» Task instructions:
Every line below that contains the word "Adicionar" must be copied.

○ ○ ○ ○ ○ ○ ○

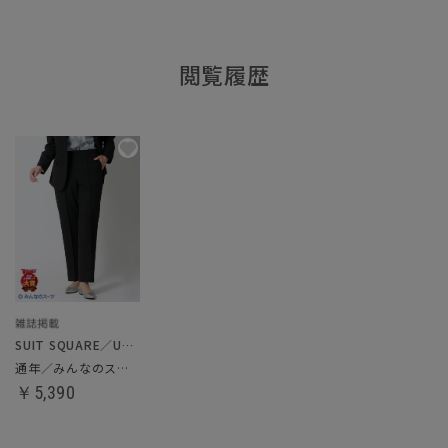
閲覧履歴
SUIT SQUARE／UNIVERSAL LANGUAGE／WHITE
通年／みんなのスーツ／ストレートパンツ
￥5,390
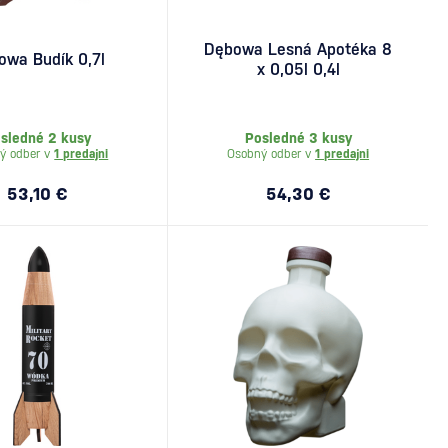
Dębowa Lesná Apotéka 8
owa Budík 0,7l
x 0,05l 0,4l
sledné 2 kusy
Posledné 3 kusy
ý odber v
1 predajni
Osobný odber v
1 predajni
53,10 €
54,30 €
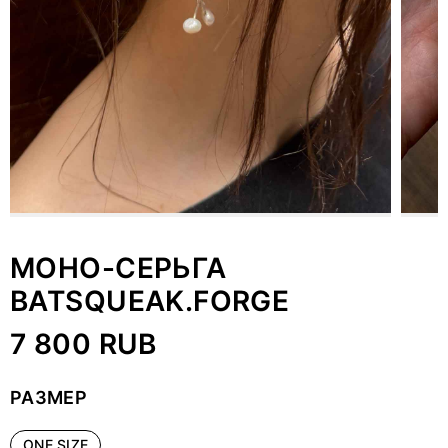
МОНО-СЕРЬГА
BATSQUEAK.FORGE
7 800 RUB
РАЗМЕР
ONE SIZE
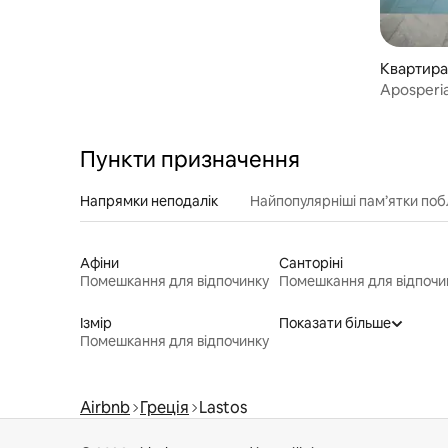
Квартира 
Aposperia
Пункти призначення
Напрямки неподалік
Найпопулярніші пам’ятки поб
Афіни
Санторіні
Помешкання для відпочинку
Помешкання для відпочи
Ізмір
Показати більше
Помешкання для відпочинку
Airbnb
Греція
Lastos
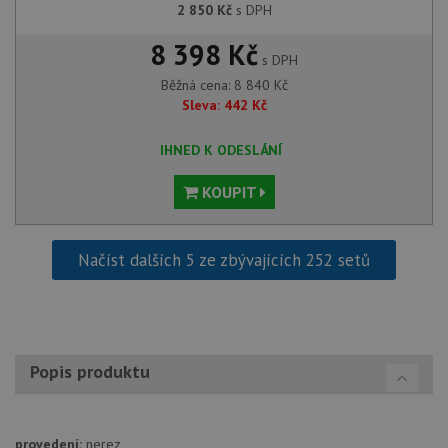
2 850
Kč
s DPH
názve
AWSA
(ALB).
8 398 Kč
s DPH
CookieScriptConsent
5 měsíců
Tento 
CookieScript
Běžná cena:
8 840
Kč
4 týdny
cookie
www.aquastone.cz
použív
Sleva:
442
Kč
služba
Cookie
Script
IHNED K ODESLÁNÍ
zapam
předvo
souhla
KOUPIT
soubo
cookie
návště
Je nut
banne
Načíst dalších 5 ze zbývajících 252 setů
cookie
Cookie
Script
fungov
správn
AUTORIZACE
www.aquastone.cz
Zavřením
prohlížeče
Popis produktu
provedení:
nerez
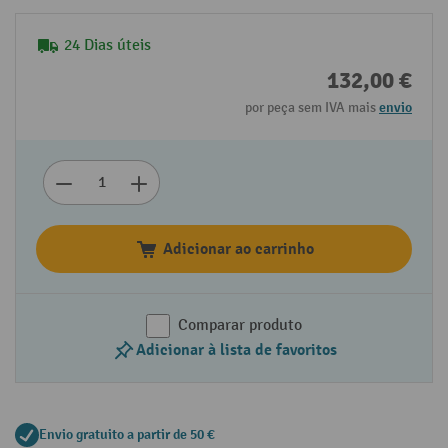
24 Dias úteis
132,00 €
por peça sem IVA mais
envio
Adicionar ao carrinho
Comparar produto
Adicionar à lista de favoritos
Envio gratuito a partir de 50 €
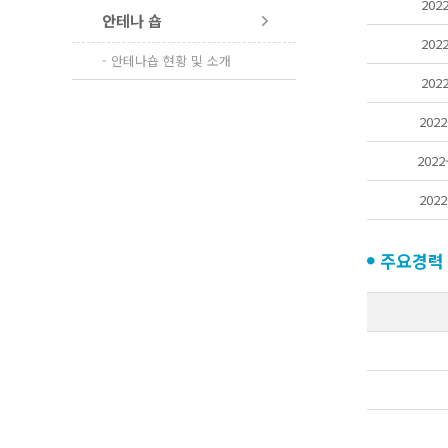
2022
안테나 숍
2022
- 안테나숍 현황 및 소개
2022
2022
2022
2022
주요경력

○ ○ ○ ○ ○ ○ ○

» Task response:
Adicionar ao carrinho
Adicionar à lista de favoritos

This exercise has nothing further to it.